— What to do —
Only a number is wanted: how many lines in the records below contain "always"?

Records from a data collection
=== Section Start ===
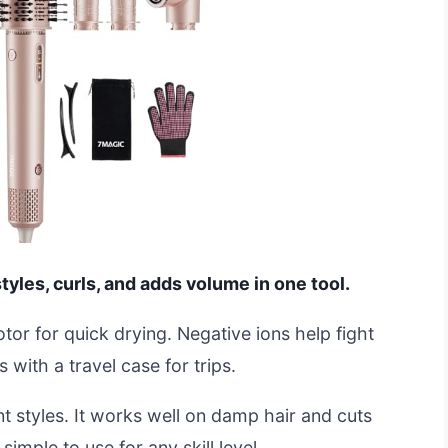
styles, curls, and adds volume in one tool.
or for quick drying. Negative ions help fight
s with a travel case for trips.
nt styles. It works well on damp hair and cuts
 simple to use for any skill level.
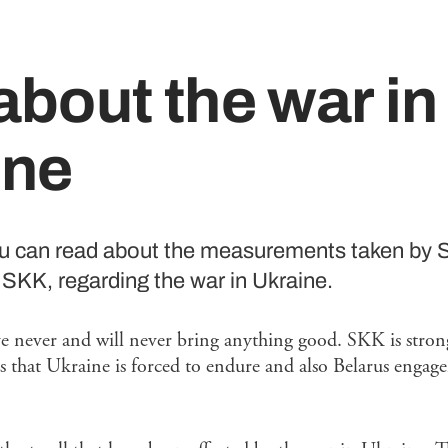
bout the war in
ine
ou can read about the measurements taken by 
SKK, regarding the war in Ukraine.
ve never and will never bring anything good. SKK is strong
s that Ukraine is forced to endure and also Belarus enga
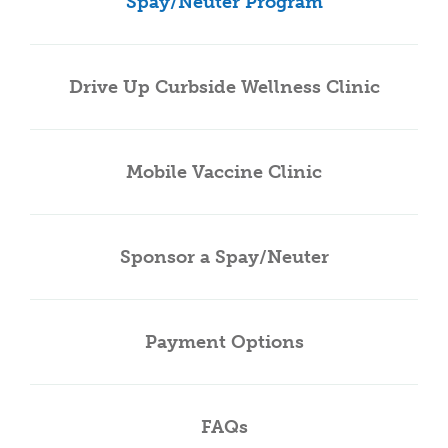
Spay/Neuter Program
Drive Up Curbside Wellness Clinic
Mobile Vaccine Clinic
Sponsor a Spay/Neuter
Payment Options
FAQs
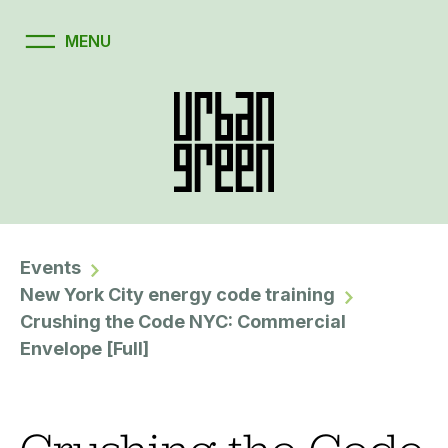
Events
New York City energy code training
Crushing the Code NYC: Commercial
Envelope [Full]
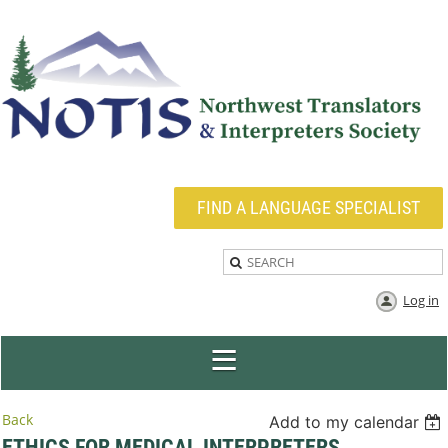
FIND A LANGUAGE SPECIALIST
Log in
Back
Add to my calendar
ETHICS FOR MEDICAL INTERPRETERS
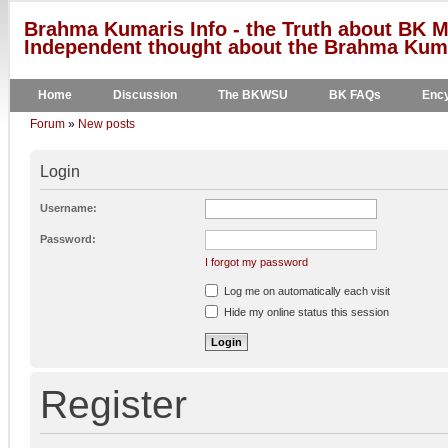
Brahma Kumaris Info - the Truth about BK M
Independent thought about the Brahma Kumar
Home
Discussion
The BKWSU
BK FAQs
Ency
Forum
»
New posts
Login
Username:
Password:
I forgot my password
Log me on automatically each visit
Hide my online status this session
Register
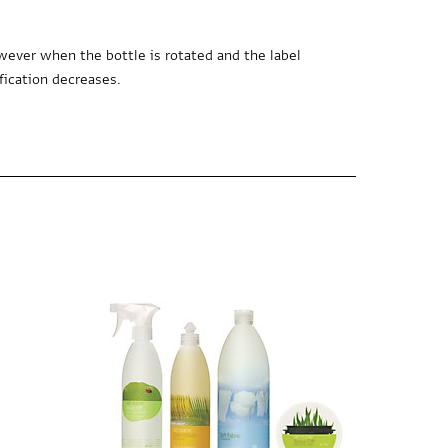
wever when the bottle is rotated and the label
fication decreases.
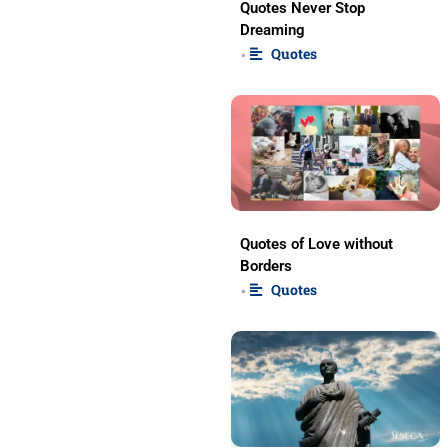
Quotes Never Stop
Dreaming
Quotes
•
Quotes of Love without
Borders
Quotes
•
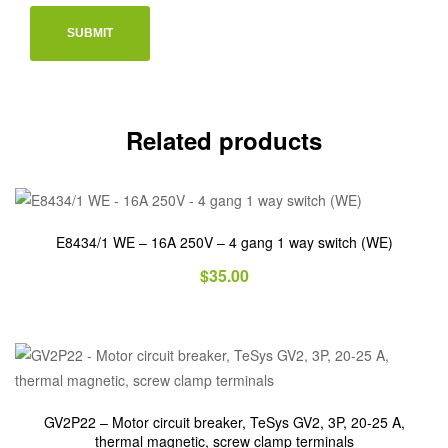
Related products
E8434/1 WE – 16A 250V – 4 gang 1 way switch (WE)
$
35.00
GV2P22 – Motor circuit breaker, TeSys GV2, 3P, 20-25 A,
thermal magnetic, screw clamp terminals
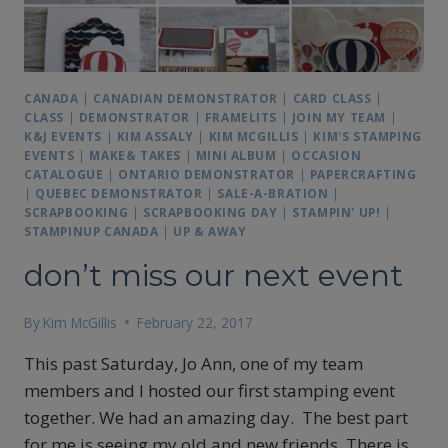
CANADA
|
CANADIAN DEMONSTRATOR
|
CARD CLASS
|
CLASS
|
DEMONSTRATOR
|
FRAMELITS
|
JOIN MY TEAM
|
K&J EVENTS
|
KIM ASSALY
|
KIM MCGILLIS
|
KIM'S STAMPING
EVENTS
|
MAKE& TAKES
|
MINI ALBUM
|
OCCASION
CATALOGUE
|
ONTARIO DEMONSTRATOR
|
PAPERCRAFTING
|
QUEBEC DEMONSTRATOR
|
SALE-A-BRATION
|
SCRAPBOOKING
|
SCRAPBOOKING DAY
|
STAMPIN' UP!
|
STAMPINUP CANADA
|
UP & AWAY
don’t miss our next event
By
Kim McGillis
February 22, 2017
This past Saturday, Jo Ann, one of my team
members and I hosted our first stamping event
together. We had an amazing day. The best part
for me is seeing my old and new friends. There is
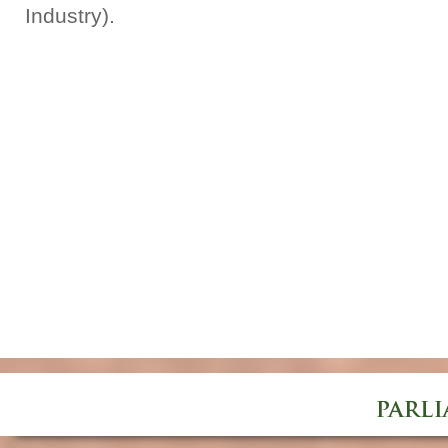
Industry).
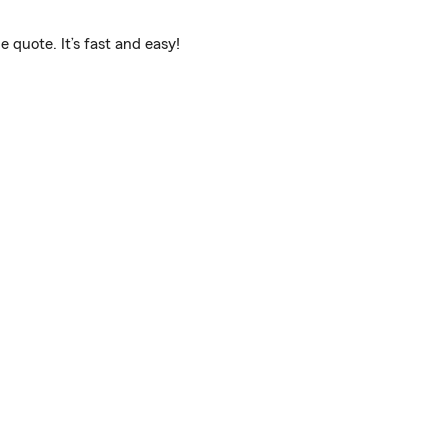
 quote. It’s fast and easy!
=== Section End ===
=== Section Start ===
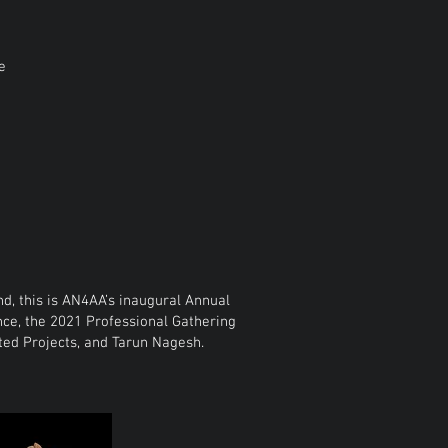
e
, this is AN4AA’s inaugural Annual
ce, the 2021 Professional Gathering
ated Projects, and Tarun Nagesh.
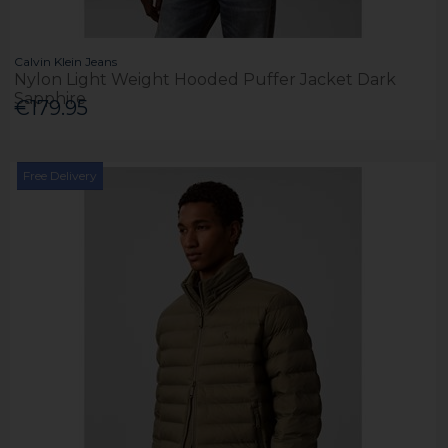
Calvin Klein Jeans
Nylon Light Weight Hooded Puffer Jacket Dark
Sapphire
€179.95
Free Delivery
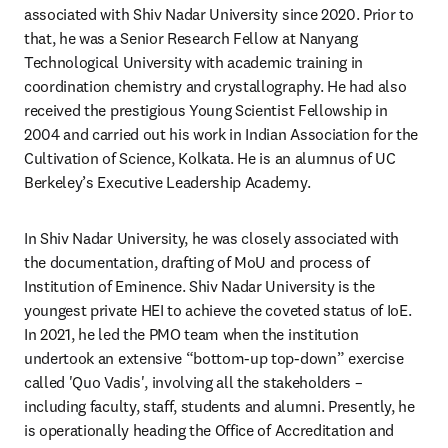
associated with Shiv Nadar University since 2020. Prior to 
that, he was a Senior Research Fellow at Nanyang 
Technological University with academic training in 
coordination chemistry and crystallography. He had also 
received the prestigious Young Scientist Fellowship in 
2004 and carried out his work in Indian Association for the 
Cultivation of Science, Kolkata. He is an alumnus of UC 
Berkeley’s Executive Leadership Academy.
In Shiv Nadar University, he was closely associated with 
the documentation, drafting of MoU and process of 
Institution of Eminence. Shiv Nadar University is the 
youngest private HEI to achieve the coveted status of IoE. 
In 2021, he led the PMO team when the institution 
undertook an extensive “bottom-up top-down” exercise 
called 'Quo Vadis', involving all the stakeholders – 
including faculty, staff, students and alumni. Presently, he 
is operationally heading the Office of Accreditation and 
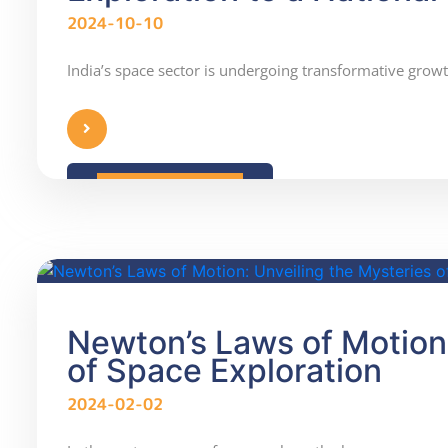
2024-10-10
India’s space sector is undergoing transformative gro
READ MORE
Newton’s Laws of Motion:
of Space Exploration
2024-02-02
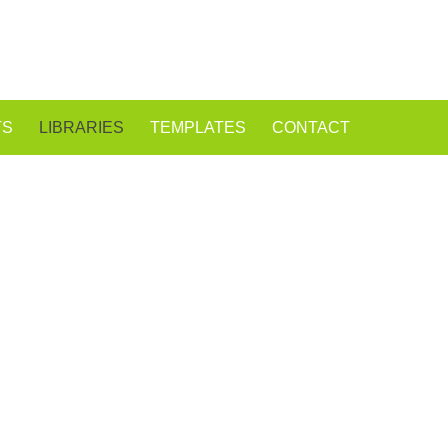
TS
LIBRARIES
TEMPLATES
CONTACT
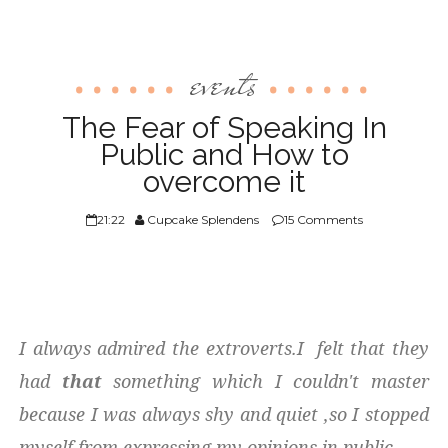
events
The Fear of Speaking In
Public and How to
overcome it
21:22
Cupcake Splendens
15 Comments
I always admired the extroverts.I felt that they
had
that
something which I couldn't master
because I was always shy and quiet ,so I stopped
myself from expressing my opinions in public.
=== Section End ===
— Solution below —
2